Often all great films have camera work that is profound, moody, varied, and expressing stunning visual imagery along with unique texture. When you look at a film try to notice how the camera work captures something special through the visual technique of the director of photography. One simple way to discuss what the visual quality is one in which you notice how they used close ups to show emotion, mid-range shots and long distant shots to convey other things. We can be be scared by an image far away and when they slowly bring it closer until we can see the sweat glands on the killer’s face and feel something truly visceral affecting us.

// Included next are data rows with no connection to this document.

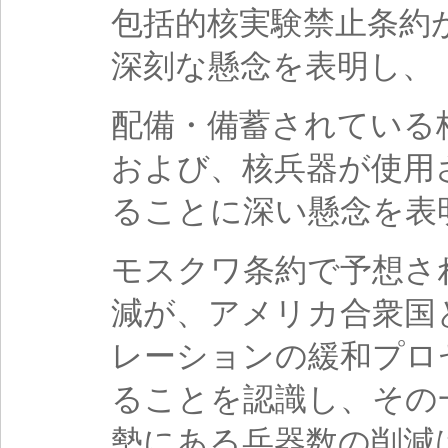
包括的核実験禁止条約
深刻な懸念を表明し、
配備・備蓄されている
および、核兵器が使用
ることに深い懸念を表
モスクワ条約で予想さ
減が、アメリカ合衆国
レーションの緩和プロ
ることを認識し、その
勢にある兵器数の削減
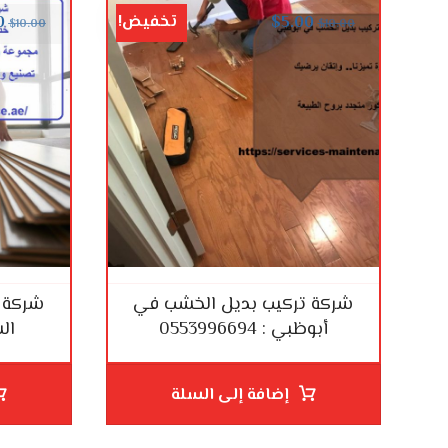
تخفيض!
0
$
5.00
$
10.00
$
10.00
شركة تركيب بديل الخشب في
شركة 
أبوظبي : 0553996694
الشار
إضافة إلى السلة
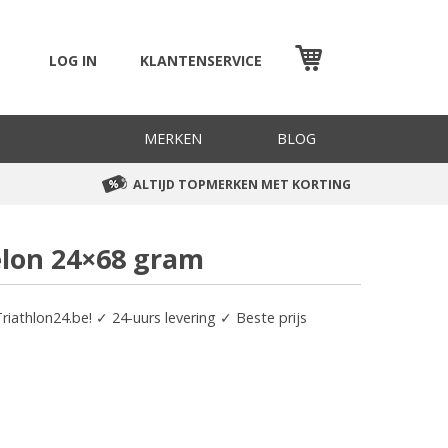
LOG IN
KLANTENSERVICE
WINKELMAND
MERKEN
BLOG
ALTIJD TOPMERKEN MET KORTING
elon 24×68 gram
iathlon24.be! ✓ 24-uurs levering ✓ Beste prijs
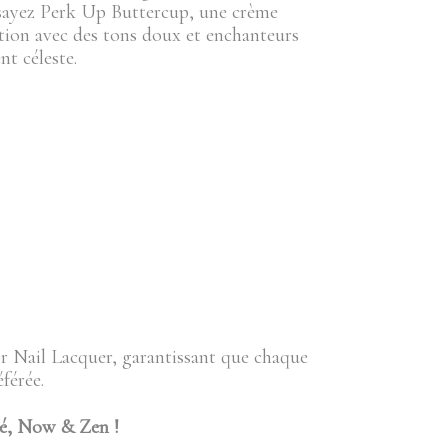
ssayez Perk Up Buttercup, une crème
tion avec des tons doux et enchanteurs
nt céleste.
r Nail Lacquer, garantissant que chaque
férée.
ité, Now & Zen !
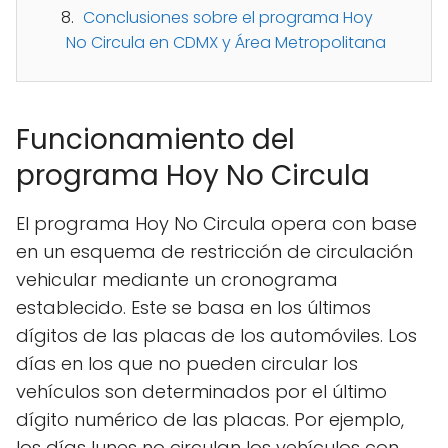
Conclusiones sobre el programa Hoy
No Circula en CDMX y Área Metropolitana
Funcionamiento del
programa Hoy No Circula
El programa Hoy No Circula opera con base
en un esquema de restricción de circulación
vehicular mediante un cronograma
establecido. Este se basa en los últimos
dígitos de las placas de los automóviles. Los
días en los que no pueden circular los
vehículos son determinados por el último
dígito numérico de las placas. Por ejemplo,
los días lunes no circulan los vehículos con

It’s so fascinating to read or hear in an interview with the actors how different directors work. From Woody Allen, Hitchcock, John Huston, Stephen Spielberg, Martin Scorsese etc. They all take their vision of the film and work with their actor’s and crew differently. I just finished reading Michael Caine describe how the late and great John Huston directed Caine and Sean Connery in that wonderful film, “The Man Who Would Be King.” Sometimes you read or hear that another great director says very little but expects his or her actor’s to nail the character on their own. Regardless of how they do it, almost every great film has to credit the direction. It is such a complex job requiring a person be the leader in every aspect of the film. They resemble the director of a symphony, able to hear every instrument and sound, then know when to pause, emphasize and work with others to create beautiful music. They may sit and leave the work to crew and actors, but they maneuver the film to get it made. They make sure the story is told as effectively as it can be. Since a director usually works with millions of dollars of other people’s money, they can’t have many failures if they want to keep directing. It’s an important job to be the leader of a bunch of creative and sometimes crazy people, but a leader you must be. A ship can have only one captain, one who has the experience to sift through the varying opinions of his or her crew, and to take the best and leave the worst of those ideas, and with finesse and grace bring that ship safely home to as close to perfection as possible.